The Dray, Ballard's new pub/bottle shop/cafe, is paneled in wood, but it's not wood-paneled in a '70s-rec-room way. The reclaimed fir planks are a toasty cedar color; the owners, Jamie and Travis, did most of the build-out themselves. The place is small and narrowish, with a seven-seat bar. Being at the Dray feels like being inside a dresser drawer, one you don't necessarily want to be removed from. It's very relaxing, and there's a lot of good beer in there.

A dray is a horse-drawn cart used in olden days for delivering goods (like kegs). It's also the name for a squirrel's nest and for a group of squirrels (like a murder of crows). Jamie once befriended an injured squirrel. The bathroom has a hiphop-meets-Van-Gogh's-Starry-Night mural featuring a squirrel with pointy-clawed feet and a stone-cold glint in its eye; its front paws clutch a bottle of beer. The barkeep said there are squirrels hidden all over the place. They are very well hidden. On shelves behind the bar: a rotary phone, souvenir steins and growlers from other beer shops, kerosene lanterns, a model of a human heart. No visible squirrels. Elsewhere: an ancient-looking wheel, maybe from a dray; a pull-down map showing the USSR; European tin beer signs; two TVs silently, endlessly showing soccer; a handsome print of a pigeon.

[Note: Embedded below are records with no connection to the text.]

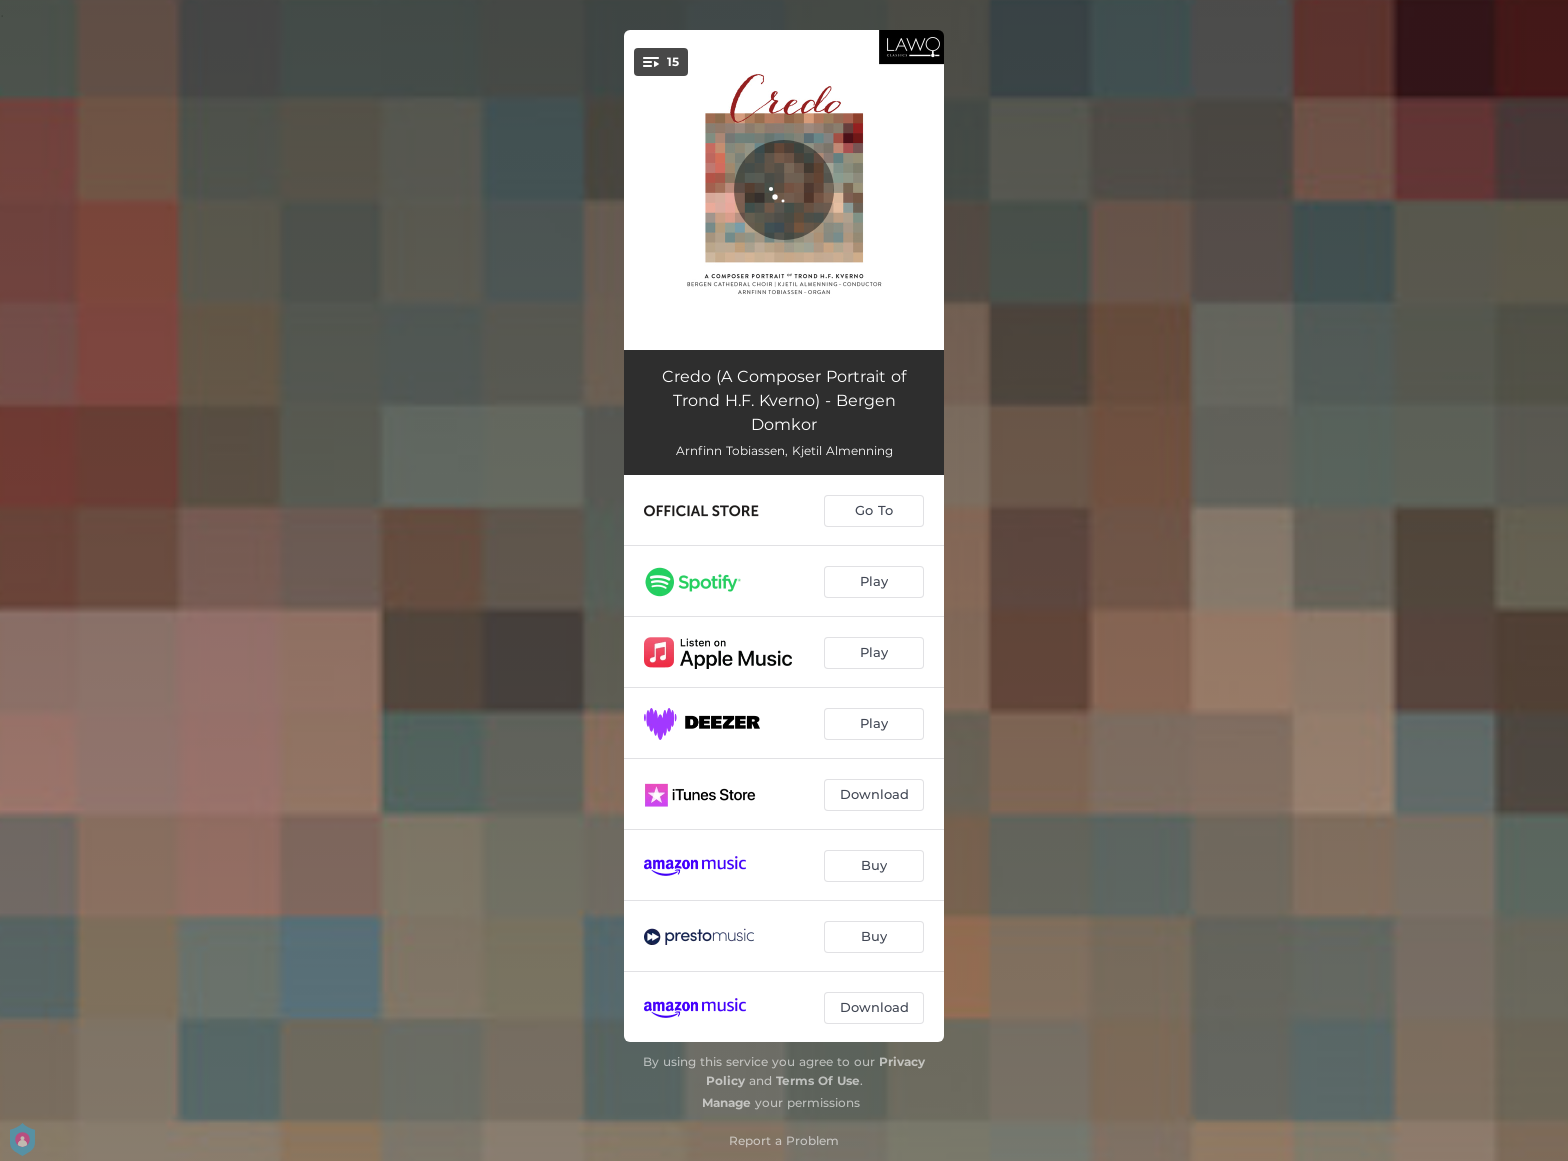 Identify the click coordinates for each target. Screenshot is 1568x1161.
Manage (726, 1102)
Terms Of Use (818, 1080) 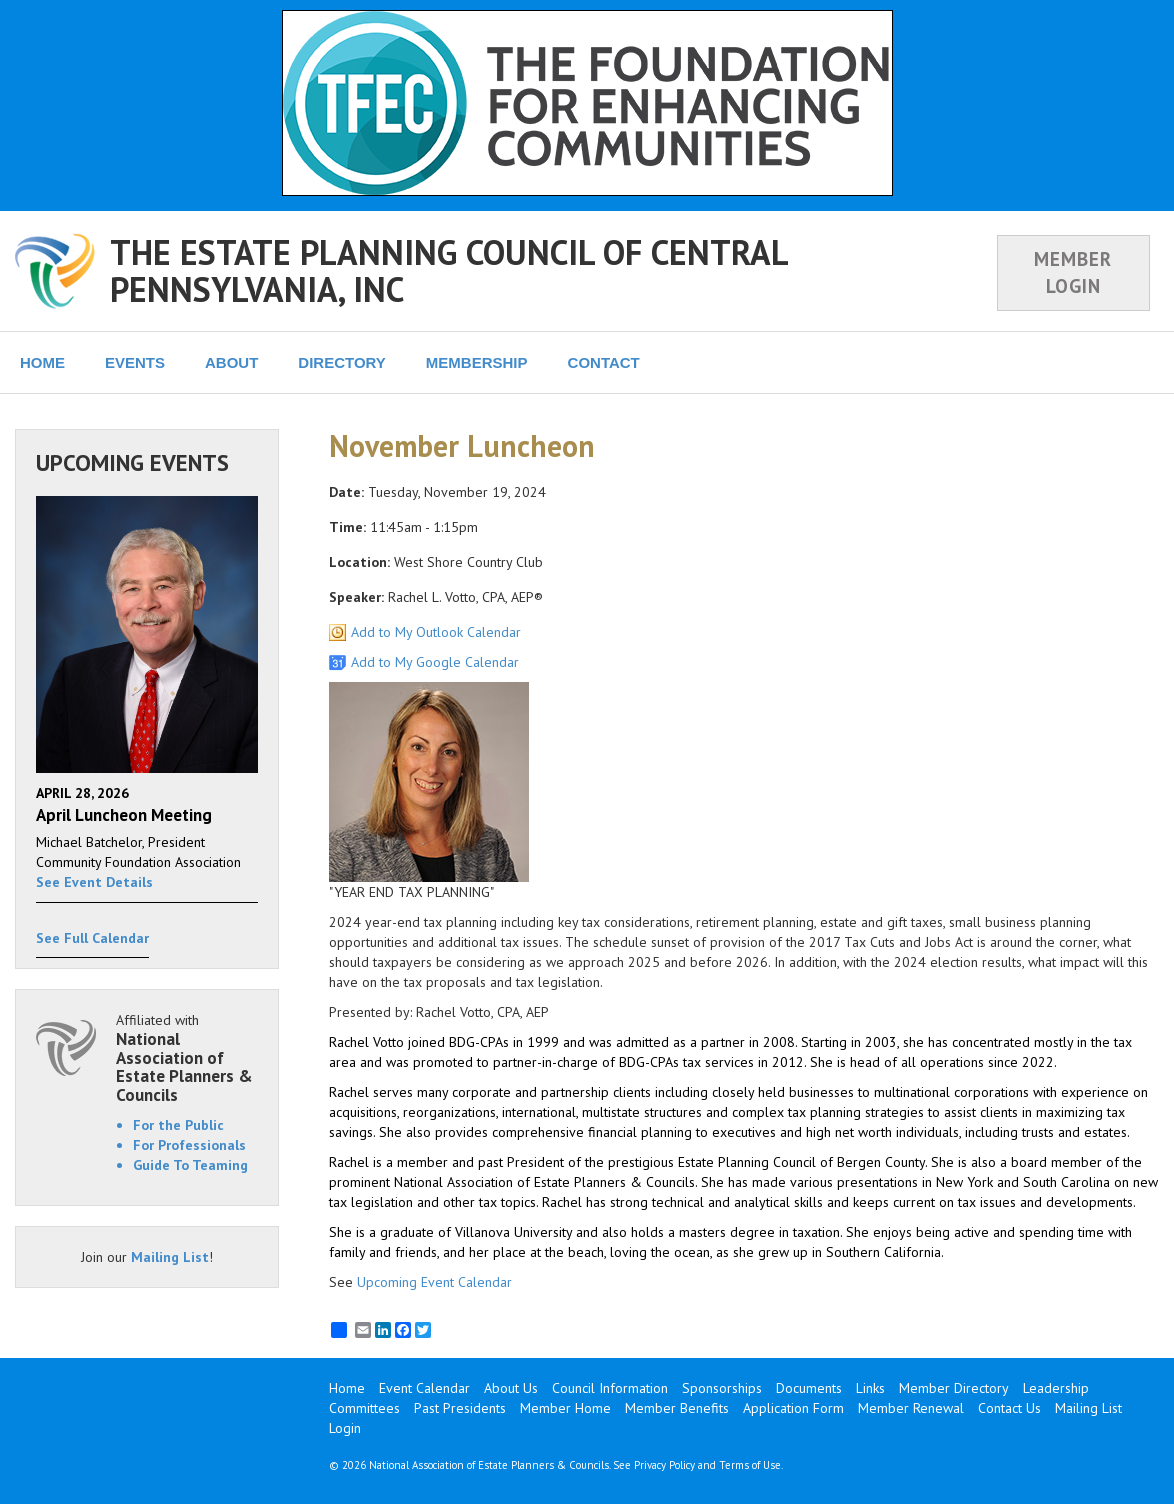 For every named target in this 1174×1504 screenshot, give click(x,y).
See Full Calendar (92, 938)
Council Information (610, 1388)
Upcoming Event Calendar (434, 1282)
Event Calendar (424, 1388)
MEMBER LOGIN (1073, 272)
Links (870, 1388)
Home (347, 1388)
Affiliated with (187, 1058)
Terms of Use (750, 1465)
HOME (42, 362)
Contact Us (1009, 1408)
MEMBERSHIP (477, 362)
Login (345, 1428)
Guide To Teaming (190, 1165)
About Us (511, 1388)
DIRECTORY (342, 362)
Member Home (565, 1408)
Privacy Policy (664, 1465)
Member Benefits (677, 1408)
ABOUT (231, 362)
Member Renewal (911, 1408)
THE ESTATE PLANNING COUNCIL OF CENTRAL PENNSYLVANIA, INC (448, 270)
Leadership (1056, 1388)
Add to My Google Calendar (435, 662)
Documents (809, 1388)
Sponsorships (722, 1388)
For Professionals (189, 1145)
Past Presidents (460, 1408)
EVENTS (135, 362)
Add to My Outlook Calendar (436, 632)
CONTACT (604, 362)
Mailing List (170, 1257)
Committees (364, 1408)
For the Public (178, 1125)
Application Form (793, 1408)
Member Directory (954, 1388)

Still, no squirrels. A piece of lettuce fell out of my sandwich onto the floor, and despite understanding that no live squirrels are within the Dray, I still felt anxious about my ankles.

That sandwich: a stand-up version of lemony-flavored tuna salad, it had dill, slices of fennel acting as celery, and cucumber, all on a massive Macrina potato roll. (The barkeep/sandwich-chef said the rolls were especially big that day. He looked happy about it.) The food menu is just a few more sandwiches—like grilled cheese made with extra-sharp English cheddar and "beer-plumped" raisins—which cost around $8 and come with a "rotating accompaniment," like potato salad with curry and tiny bits of green apple. (The potato salad did not perceptibly rotate.) I'm a supporter of the (always!) $1 hot dogs and Flatliner fries (with cheese, bacon, and optional "death wish" gravy) at the Tin Hat down the street, but for more foodlike food, the Dray's sandwiches are nice to have around. (The pan-Asian small plates at Tigertail next door aim higher, sometimes falling short.)

Also nice to have at the Dray: an international beer selection that rivals that of Capitol Hill's Stumbling Monk—a dozen rotating beers on tap, three dozen more in bottles, all sorts of styles, underdogs and wild cards and aficionado-favorites alike. Tin Hat regulars might find it a little pricey, but beer freaks will want to live upstairs. (There is no upstairs.)